Work item
Quote exactly and only this range of lines in the data below: the line that holds "О выставках" to the line that holds "ZONA DI PRODUZIONE", both included.
[Records for this exercise — start]
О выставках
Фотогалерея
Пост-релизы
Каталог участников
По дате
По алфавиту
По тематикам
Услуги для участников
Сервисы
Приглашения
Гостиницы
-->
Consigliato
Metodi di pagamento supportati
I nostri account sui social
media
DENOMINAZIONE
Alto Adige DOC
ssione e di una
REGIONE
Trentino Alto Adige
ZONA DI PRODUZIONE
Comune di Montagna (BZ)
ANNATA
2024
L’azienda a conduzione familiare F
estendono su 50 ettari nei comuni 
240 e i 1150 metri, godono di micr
[Records for this exercise — finish]
[Records for this exercise — start]
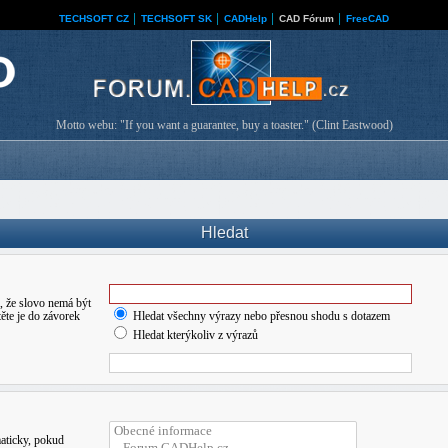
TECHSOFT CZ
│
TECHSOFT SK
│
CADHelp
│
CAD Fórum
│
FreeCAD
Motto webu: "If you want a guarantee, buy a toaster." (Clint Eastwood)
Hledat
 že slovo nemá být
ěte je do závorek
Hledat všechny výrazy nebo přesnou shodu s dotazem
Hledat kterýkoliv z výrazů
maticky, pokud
[Records for this exercise — finish]
Exercise answer
О выставках
Фотогалерея
Пост-релизы
Каталог участников
По дате
По алфавиту
По тематикам
Услуги для участников
Сервисы
Приглашения
Гостиницы
-->
Consigliato
Metodi di pagamento supportati
I nostri account sui social
media
DENOMINAZIONE
Alto Adige DOC
ssione e di una
REGIONE
Trentino Alto Adige
ZONA DI PRODUZIONE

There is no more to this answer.